- The task -
In the entries that follow, find the word "renting" and report each line it is on.
*** Opening Data for this task ***
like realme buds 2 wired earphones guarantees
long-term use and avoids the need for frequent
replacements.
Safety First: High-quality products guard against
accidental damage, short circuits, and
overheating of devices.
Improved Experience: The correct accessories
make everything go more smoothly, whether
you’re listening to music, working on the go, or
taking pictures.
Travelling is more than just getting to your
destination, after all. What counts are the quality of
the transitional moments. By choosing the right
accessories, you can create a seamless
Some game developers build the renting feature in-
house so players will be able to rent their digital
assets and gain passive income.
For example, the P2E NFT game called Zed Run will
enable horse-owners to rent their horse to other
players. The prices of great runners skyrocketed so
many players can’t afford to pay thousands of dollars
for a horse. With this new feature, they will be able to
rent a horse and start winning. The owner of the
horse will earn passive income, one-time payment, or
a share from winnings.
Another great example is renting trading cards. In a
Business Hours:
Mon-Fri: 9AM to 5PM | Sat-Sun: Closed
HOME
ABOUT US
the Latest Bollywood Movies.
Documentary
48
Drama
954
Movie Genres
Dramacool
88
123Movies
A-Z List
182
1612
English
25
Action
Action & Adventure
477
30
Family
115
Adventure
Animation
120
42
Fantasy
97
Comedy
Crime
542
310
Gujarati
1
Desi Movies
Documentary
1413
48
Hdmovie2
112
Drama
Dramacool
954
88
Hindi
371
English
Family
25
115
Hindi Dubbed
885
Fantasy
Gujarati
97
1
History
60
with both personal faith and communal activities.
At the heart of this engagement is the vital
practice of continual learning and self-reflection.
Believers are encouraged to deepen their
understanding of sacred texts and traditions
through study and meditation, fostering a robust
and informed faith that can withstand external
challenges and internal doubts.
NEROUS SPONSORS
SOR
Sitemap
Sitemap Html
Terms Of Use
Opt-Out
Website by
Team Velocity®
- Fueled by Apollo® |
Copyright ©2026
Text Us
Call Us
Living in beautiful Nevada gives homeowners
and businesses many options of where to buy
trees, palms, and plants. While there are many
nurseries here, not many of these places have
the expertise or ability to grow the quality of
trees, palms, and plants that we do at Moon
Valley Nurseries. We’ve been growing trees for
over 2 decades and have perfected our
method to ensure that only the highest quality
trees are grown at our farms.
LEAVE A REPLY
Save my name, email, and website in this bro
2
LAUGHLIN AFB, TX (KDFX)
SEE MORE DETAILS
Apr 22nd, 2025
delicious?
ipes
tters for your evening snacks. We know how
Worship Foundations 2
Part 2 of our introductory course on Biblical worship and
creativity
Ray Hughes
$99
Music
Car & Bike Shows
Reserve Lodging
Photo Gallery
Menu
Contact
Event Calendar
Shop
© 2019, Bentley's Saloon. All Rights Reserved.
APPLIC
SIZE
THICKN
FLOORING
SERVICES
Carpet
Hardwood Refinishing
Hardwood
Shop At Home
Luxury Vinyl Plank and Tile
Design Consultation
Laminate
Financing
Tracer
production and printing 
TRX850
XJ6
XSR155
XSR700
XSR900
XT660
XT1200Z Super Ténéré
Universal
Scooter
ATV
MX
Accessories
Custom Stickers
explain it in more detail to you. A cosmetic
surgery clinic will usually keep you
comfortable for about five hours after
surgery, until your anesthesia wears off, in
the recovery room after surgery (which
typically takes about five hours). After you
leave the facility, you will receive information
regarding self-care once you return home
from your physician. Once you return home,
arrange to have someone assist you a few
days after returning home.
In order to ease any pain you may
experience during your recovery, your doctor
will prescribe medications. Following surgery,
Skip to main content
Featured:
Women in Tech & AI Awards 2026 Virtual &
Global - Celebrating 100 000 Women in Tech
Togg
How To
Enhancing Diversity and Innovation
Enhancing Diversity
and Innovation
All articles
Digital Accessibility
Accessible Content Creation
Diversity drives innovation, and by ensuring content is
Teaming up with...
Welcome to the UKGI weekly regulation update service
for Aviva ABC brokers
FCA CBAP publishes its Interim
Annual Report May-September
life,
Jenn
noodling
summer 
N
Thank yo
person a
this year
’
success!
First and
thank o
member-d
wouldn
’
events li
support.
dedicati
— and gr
*** Closing Data for this task ***
- Response -
Some game developers build the renting feature in-
Another great example is renting trading cards. In a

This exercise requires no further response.